Reproduce, exactly and in full, the lines from the one with "Plymouth Truck NORS" through the one with "organization of spon" in the data below; drop pictures.

· · · ·

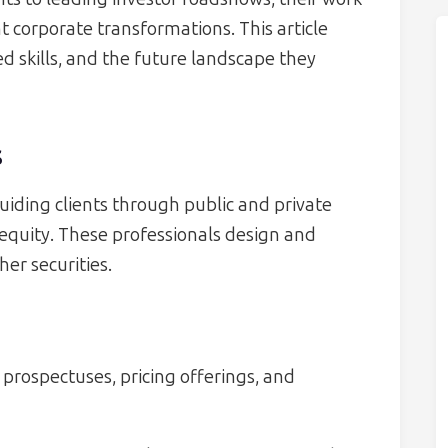
t corporate transformations. This article
red skills, and the future landscape they
s
guiding clients through public and private
r equity. These professionals design and
her securities.
 prospectuses, pricing offerings, and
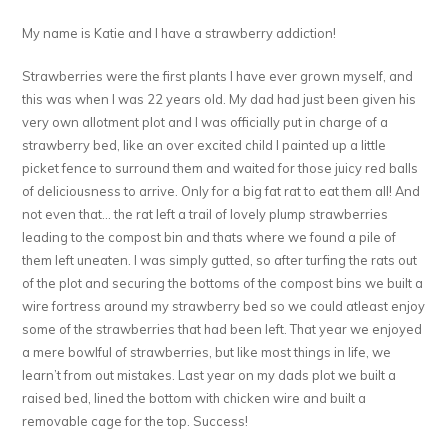
My name is Katie and I have a strawberry addiction!
Strawberries were the first plants I have ever grown myself, and
this was when I was 22 years old. My dad had just been given his
very own allotment plot and I was officially put in charge of a
strawberry bed, like an over excited child I painted up a little
picket fence to surround them and waited for those juicy red balls
of deliciousness to arrive. Only for a big fat rat to eat them all! And
not even that… the rat left a trail of lovely plump strawberries
leading to the compost bin and thats where we found a pile of
them left uneaten. I was simply gutted, so after turfing the rats out
of the plot and securing the bottoms of the compost bins we built a
wire fortress around my strawberry bed so we could atleast enjoy
some of the strawberries that had been left. That year we enjoyed
a mere bowlful of strawberries, but like most things in life, we
learn’t from out mistakes. Last year on my dads plot we built a
raised bed, lined the bottom with chicken wire and built a
removable cage for the top. Success!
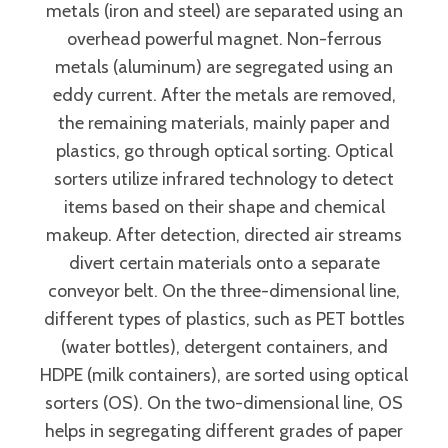
metals (iron and steel) are separated using an
overhead powerful magnet. Non-ferrous
metals (aluminum) are segregated using an
eddy current. After the metals are removed,
the remaining materials, mainly paper and
plastics, go through optical sorting. Optical
sorters utilize infrared technology to detect
items based on their shape and chemical
makeup. After detection, directed air streams
divert certain materials onto a separate
conveyor belt. On the three-dimensional line,
different types of plastics, such as PET bottles
(water bottles), detergent containers, and
HDPE (milk containers), are sorted using optical
sorters (OS). On the two-dimensional line, OS
helps in segregating different grades of paper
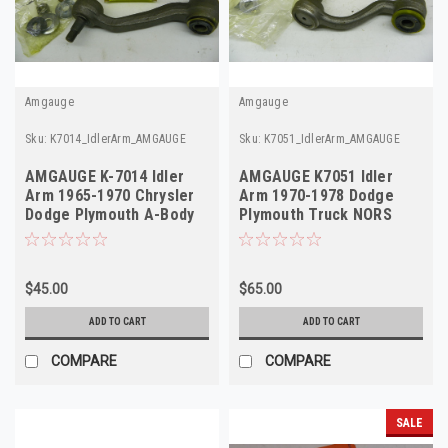
Amgauge
Amgauge
Sku:
K7014_IdlerArm_AMGAUGE
Sku:
K7051_IdlerArm_AMGAUGE
AMGAUGE K-7014 Idler
AMGAUGE K7051 Idler
Arm 1965-1970 Chrysler
Arm 1970-1978 Dodge
Dodge Plymouth A-Body
Plymouth Truck NORS
NOS
$45.00
$65.00
ADD TO CART
ADD TO CART
COMPARE
COMPARE
SALE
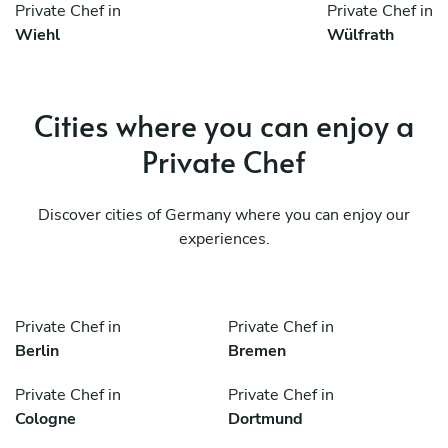
Private Chef in
Private Chef in
Wiehl
Wülfrath
Cities where you can enjoy a
Private Chef
Discover cities of Germany where you can enjoy our
experiences.
Private Chef in
Private Chef in
Berlin
Bremen
Private Chef in
Private Chef in
Cologne
Dortmund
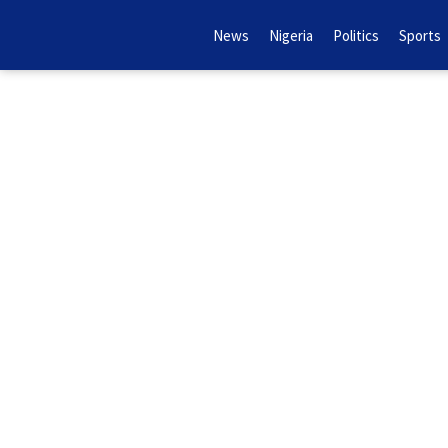
News
Nigeria
Politics
Sports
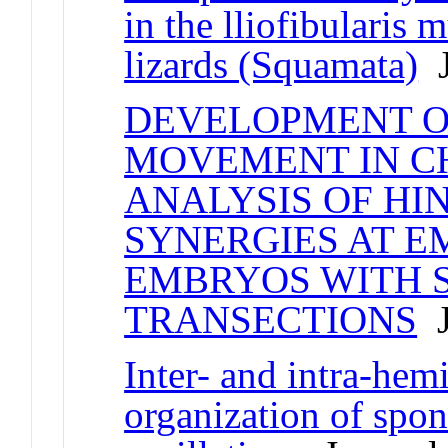
in the lliofibularis
lizards (Squamata)
J
DEVELOPMENT O
MOVEMENT IN CH
ANALYSIS OF HI
SYNERGIES AT E
EMBRYOS WITH S
TRANSECTIONS
J
Inter- and intra-hem
organization of spon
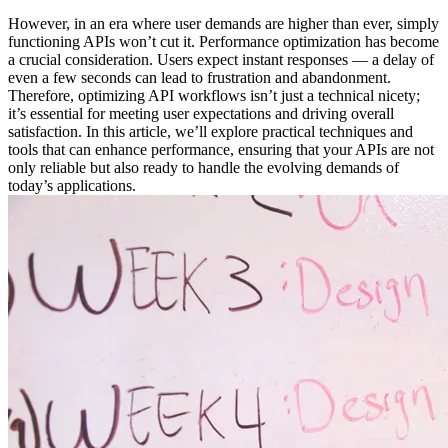
However, in an era where user demands are higher than ever, simply
functioning APIs won’t cut it. Performance optimization has become
a crucial consideration. Users expect instant responses — a delay of
even a few seconds can lead to frustration and abandonment.
Therefore, optimizing API workflows isn’t just a technical nicety;
it’s essential for meeting user expectations and driving overall
satisfaction. In this article, we’ll explore practical techniques and
tools that can enhance performance, ensuring that your APIs are not
only reliable but also ready to handle the evolving demands of
today’s applications.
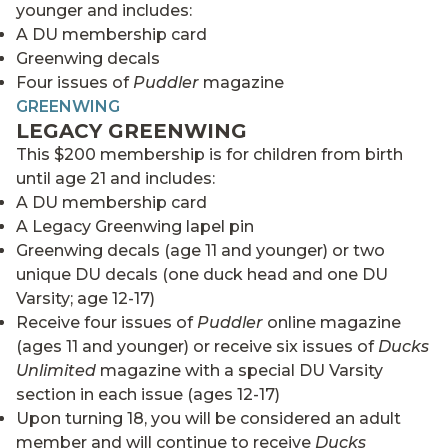
younger and includes:
A DU membership card
Greenwing decals
Four issues of
Puddler
magazine
GREENWING
LEGACY GREENWING
This $200 membership is for children from birth
until age 21 and includes:
A DU membership card
A Legacy Greenwing lapel pin
Greenwing decals (age 11 and younger) or two
unique DU decals (one duck head and one DU
Varsity; age 12-17)
Receive four issues of
Puddler
online magazine
(ages 11 and younger) or receive six issues of
Ducks
Unlimited
magazine with a special DU Varsity
section in each issue (ages 12-17)
Upon turning 18, you will be considered an adult
member and will continue to receive
Ducks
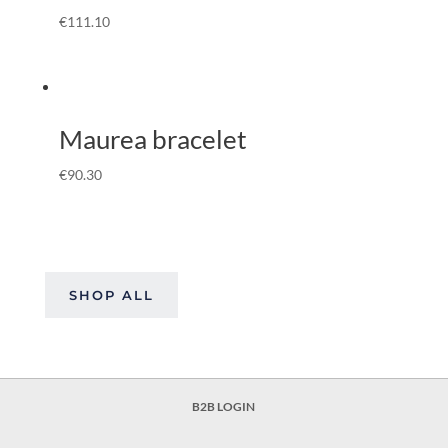
€
111.10
Maurea bracelet
€
90.30
SHOP ALL
B2B LOGIN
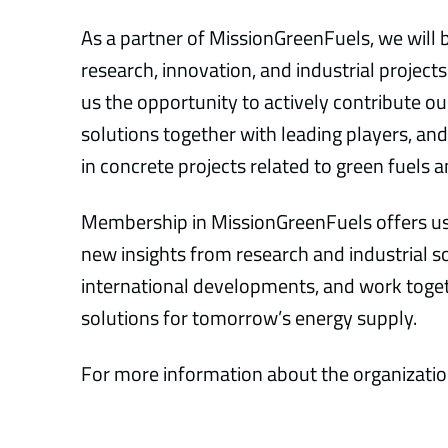
As a partner of MissionGreenFuels, we will 
research, innovation, and industrial projects
us the opportunity to actively contribute o
solutions together with leading players, 
in concrete projects related to green fuels
Membership in MissionGreenFuels offers us
new insights from research and industrial s
international developments, and work toget
solutions for tomorrow’s energy supply.
For more information about the organization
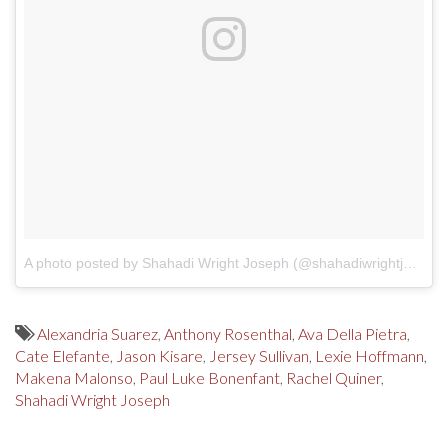
A photo posted by Shahadi Wright Joseph (@shahadiwrightjoseph)
Alexandria Suarez
,
Anthony Rosenthal
,
Ava Della Pietra
,
Cate Elefante
,
Jason Kisare
,
Jersey Sullivan
,
Lexie Hoffmann
,
Makena Malonso
,
Paul Luke Bonenfant
,
Rachel Quiner
,
Shahadi Wright Joseph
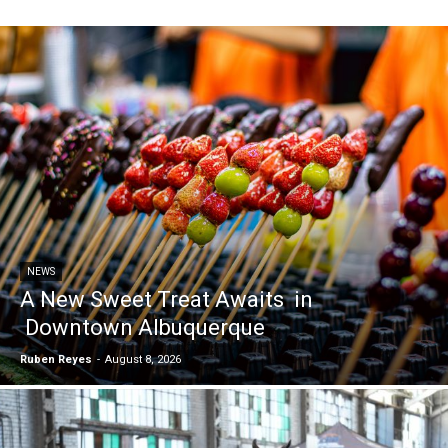
NEWS
A New Sweet Treat Awaits in
Downtown Albuquerque
Ruben Reyes
-
August 8, 2026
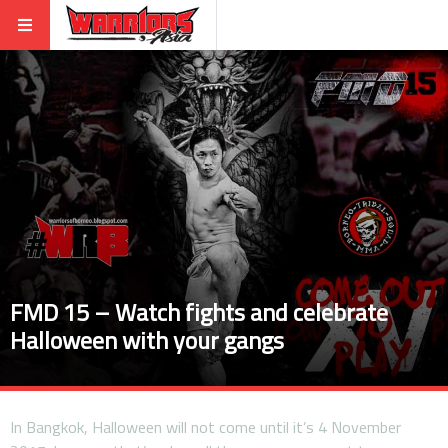
FMD 15 – Watch fights and celebrate
Halloween with your gangs
In Bangkok, Halloween will not come until it’s 4 November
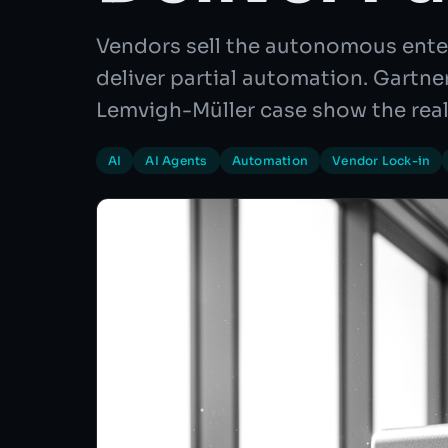
Vendors sell the autonomous ente
deliver partial automation. Gartn
Lemvigh-Müller case show the real
AI
AI Agents
Automation
Vendor Lock-in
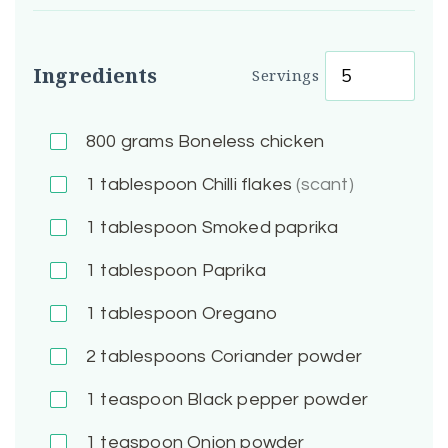
Ingredients
Servings
800
grams Boneless chicken
1
tablespoon Chilli flakes
(scant)
1
tablespoon Smoked paprika
1
tablespoon Paprika
1
tablespoon Oregano
2
tablespoons Coriander powder
1
teaspoon Black pepper powder
1
teaspoon Onion powder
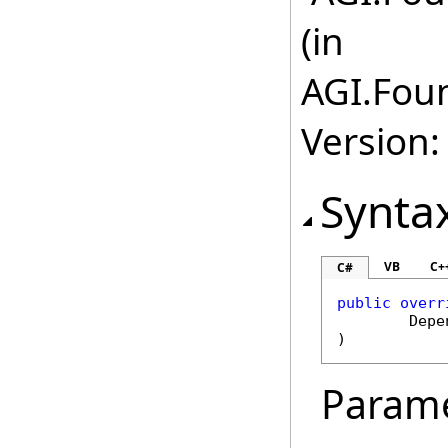
(in
AGI.Fou
Version:
Synta
VB
C+
C#
public
overr
Depe
)
Param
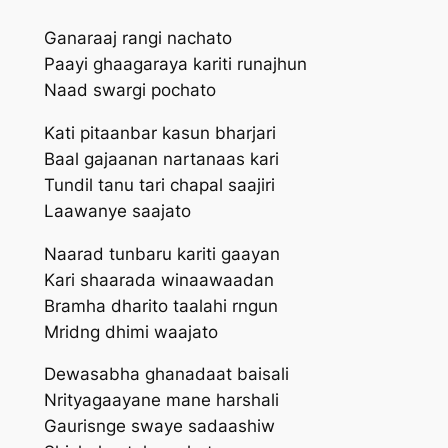
Ganaraaj rangi nachato
Paayi ghaagar‍aya kariti runajhun
Naad swargi pochato
Kati pitaanbar kasun bharjari
Baal gajaanan nartanaas kari
Tundil tanu tari chapal saajiri
Laawanye saajato
Naarad tunbaru kariti gaayan
Kari shaarada winaawaadan
Bramha dharito taalahi rngun
Mridng dhimi waajato
Dewasabha ghanadaat baisali
Nrityagaayane mane harshali
Gaurisnge swaye sadaashiw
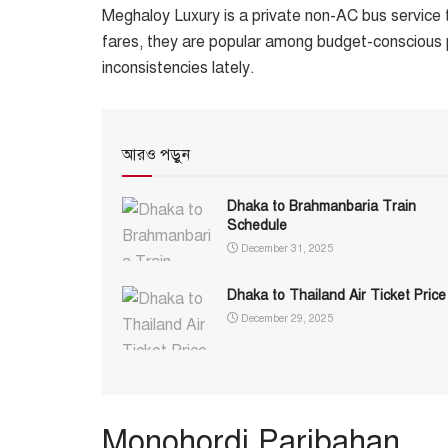
Meghaloy Luxury is a private non-AC bus service t
fares, they are popular among budget-conscious 
inconsistencies lately.
আরও পড়ুন
Dhaka to Brahmanbaria Train
Schedule
December 31, 2025
Dhaka to Thailand Air Ticket Price
December 29, 2025
Monohordi Paribahan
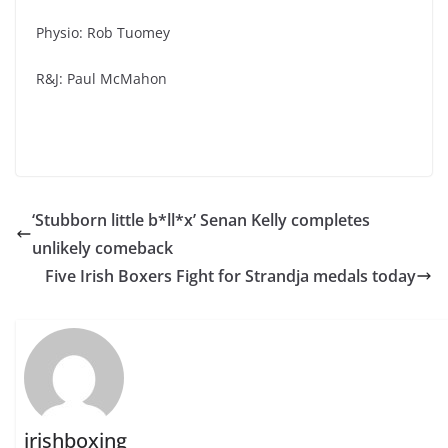
Physio: Rob Tuomey
R&J: Paul McMahon
‘Stubborn little b*ll*x’ Senan Kelly completes
unlikely comeback
Five Irish Boxers Fight for Strandja medals today
irishboxing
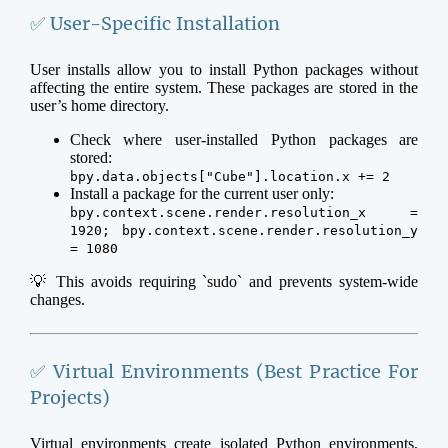
✅ User-Specific Installation
User installs allow you to install Python packages without
affecting the entire system. These packages are stored in the
user’s home directory.
Check where user-installed Python packages are
stored:
bpy.data.objects["Cube"].location.x += 2
Install a package for the current user only:
bpy.context.scene.render.resolution_x =
1920; bpy.context.scene.render.resolution_y
= 1080
💡 This avoids requiring `sudo` and prevents system-wide
changes.
✅ Virtual Environments (Best Practice For
Projects)
Virtual environments create isolated Python environments,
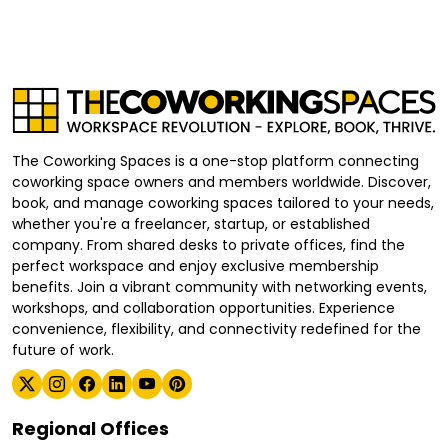
The Coworking Spaces is a one-stop platform connecting
coworking space owners and members worldwide. Discover,
book, and manage coworking spaces tailored to your needs,
whether you're a freelancer, startup, or established
company. From shared desks to private offices, find the
perfect workspace and enjoy exclusive membership
benefits. Join a vibrant community with networking events,
workshops, and collaboration opportunities. Experience
convenience, flexibility, and connectivity redefined for the
future of work.
Regional Offices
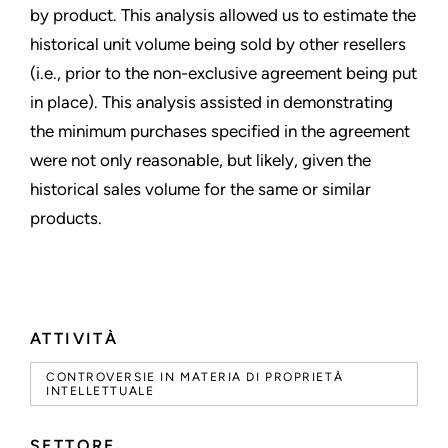
by product. This analysis allowed us to estimate the
historical unit volume being sold by other resellers
(i.e., prior to the non-exclusive agreement being put
in place). This analysis assisted in demonstrating
the minimum purchases specified in the agreement
were not only reasonable, but likely, given the
historical sales volume for the same or similar
products.
ATTIVITÀ
CONTROVERSIE IN MATERIA DI PROPRIETÀ
INTELLETTUALE
SETTORE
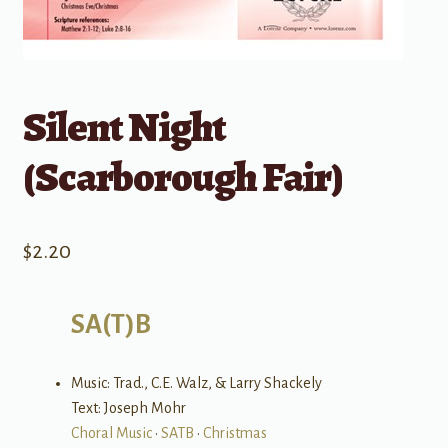
Silent Night
(Scarborough Fair)
$
2.20
SA(T)B
Music: Trad., C.E. Walz, & Larry Shackely
Text: Joseph Mohr
Choral Music
•
SATB
•
Christmas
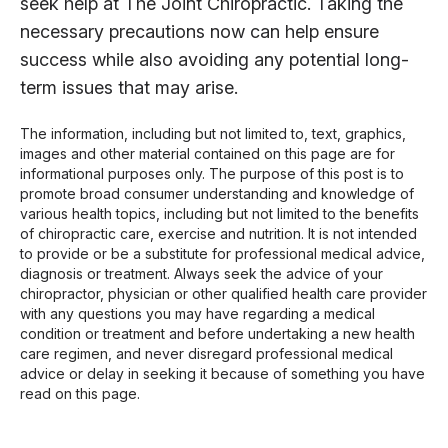
seek help at The Joint Chiropractic. Taking the
necessary precautions now can help ensure
success while also avoiding any potential long-
term issues that may arise.
The information, including but not limited to, text, graphics,
images and other material contained on this page are for
informational purposes only. The purpose of this post is to
promote broad consumer understanding and knowledge of
various health topics, including but not limited to the benefits
of chiropractic care, exercise and nutrition. It is not intended
to provide or be a substitute for professional medical advice,
diagnosis or treatment. Always seek the advice of your
chiropractor, physician or other qualified health care provider
with any questions you may have regarding a medical
condition or treatment and before undertaking a new health
care regimen, and never disregard professional medical
advice or delay in seeking it because of something you have
read on this page.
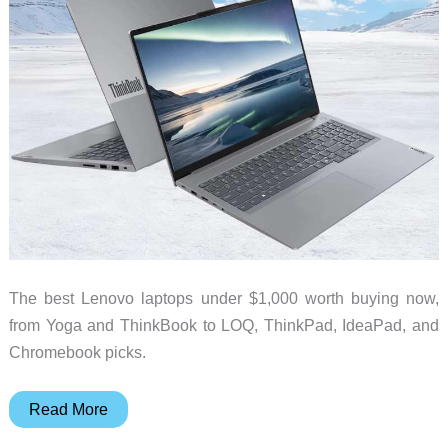
The best Lenovo laptops under $1,000 worth buying now,
from Yoga and ThinkBook to LOQ, ThinkPad, IdeaPad, and
Chromebook picks.
Best
Read More
Lenovo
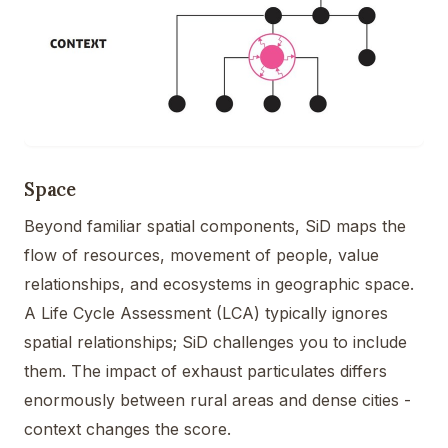
Space
Beyond familiar spatial components, SiD maps the
flow of resources, movement of people, value
relationships, and ecosystems in geographic space.
A Life Cycle Assessment (LCA) typically ignores
spatial relationships; SiD challenges you to include
them. The impact of exhaust particulates differs
enormously between rural areas and dense cities -
context changes the score.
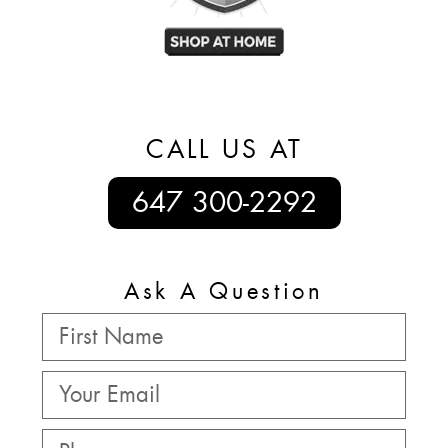
CALL US AT
647 300-2292
Ask A Question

· · · ·

-- Solution to this problem --
Plymouth Truck NORS
NOS
$45.00
$65.00
ADD TO CART
ADD TO CART
COMPARE
COMPARE
SALE
Private Chef in
Private Chef in
Wiehl
Wülfrath
Cities where you can enjoy a
Private Chef
Discover cities of Germany where you can enjoy our
experiences.
Private Chef in
Private Chef in
Berlin
Bremen
Private Chef in
Private Chef in
Cologne
Dortmund
News
Nigeria
Politics
Sports
in the lliofibularis
lizards (Squamata)
J
DEVELOPMENT O
MOVEMENT IN CH
ANALYSIS OF HI
SYNERGIES AT E
EMBRYOS WITH S
TRANSECTIONS
J
Inter- and intra-hem
organization of spon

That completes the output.